20/11/2015 Dor de cabeça no Planalto

Moradia digna com água e luz é o mínimo que a população precisa e tem direito

As casas populares do residencial Planalto, em João Monlevade, entregues com atraso por causa de paralisação das obras – ainda no início – estão rendendo dor de cabeça aos
moradores beneficiados. Falta de fiação elétrica, vaso sanitário, tanques, muros e janelas são alguns dos principais problemas apontados no bairro novo. Questões essas que
precisam ser solucionadas com rapidez para garantir, pelo menos, o mínimo de dignidade às quase 3 mil pessoas que vão morar no local.

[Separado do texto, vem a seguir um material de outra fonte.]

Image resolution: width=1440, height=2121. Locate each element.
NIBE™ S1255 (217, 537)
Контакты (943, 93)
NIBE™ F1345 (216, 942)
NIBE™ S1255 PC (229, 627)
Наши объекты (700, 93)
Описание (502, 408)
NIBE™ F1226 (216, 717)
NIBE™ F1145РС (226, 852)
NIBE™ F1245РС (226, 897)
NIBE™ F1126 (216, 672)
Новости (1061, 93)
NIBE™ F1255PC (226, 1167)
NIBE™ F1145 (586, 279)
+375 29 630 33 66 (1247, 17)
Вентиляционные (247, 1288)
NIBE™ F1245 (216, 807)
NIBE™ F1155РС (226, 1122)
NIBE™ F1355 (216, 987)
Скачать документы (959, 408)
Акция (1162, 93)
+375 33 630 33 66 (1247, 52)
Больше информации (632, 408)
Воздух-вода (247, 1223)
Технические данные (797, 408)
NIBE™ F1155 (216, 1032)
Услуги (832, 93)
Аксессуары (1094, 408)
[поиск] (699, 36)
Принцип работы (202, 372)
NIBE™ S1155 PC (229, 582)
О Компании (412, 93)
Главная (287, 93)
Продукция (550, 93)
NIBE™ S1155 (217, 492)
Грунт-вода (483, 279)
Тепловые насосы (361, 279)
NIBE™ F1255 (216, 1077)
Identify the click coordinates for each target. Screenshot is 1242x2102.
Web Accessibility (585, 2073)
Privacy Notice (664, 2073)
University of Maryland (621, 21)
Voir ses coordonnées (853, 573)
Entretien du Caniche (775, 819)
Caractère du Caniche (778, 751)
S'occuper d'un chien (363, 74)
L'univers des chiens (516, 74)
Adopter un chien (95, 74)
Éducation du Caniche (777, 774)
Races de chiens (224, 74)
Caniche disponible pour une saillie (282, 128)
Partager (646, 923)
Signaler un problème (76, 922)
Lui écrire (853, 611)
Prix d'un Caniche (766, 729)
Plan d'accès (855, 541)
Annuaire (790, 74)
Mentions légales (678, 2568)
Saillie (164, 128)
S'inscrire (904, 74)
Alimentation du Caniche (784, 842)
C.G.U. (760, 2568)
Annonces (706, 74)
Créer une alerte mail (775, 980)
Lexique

Muita gente chegou a comemorar a possibilidade de deixar de viver de aluguel ou em área de risco para se mudar para uma casa nova. Mas, passado pouco mais de um mês, o
que se vê são residências ainda sem morador e abandonadas, com vidros quebrados, sistema de aquecimento solar danificado e erosões provocadas por enxurrada. O investimento
para a construção do novo bairro foi alto- mais de R$ 50 milhões - e a qualidade das moradias, infelizmente são questionáveis.

O programa habitacional em João Monlevade ganhou “vários pais”. Muitos políticos vieram à cidade no dia da inauguração do Planalto para festejar a conquista. Mas, e agora? Como o povo fica? As casas não foram doadas. Prestações de financiamento deverão ser quitadas ao longo de dez anos e, até então, são poucos os que estão ajudando na solução desses problemas. Moradia digna com água e luz é o mínimo que a população precisa e tem direito. Mais ação dos governantes e responsáveis pode garantir isso.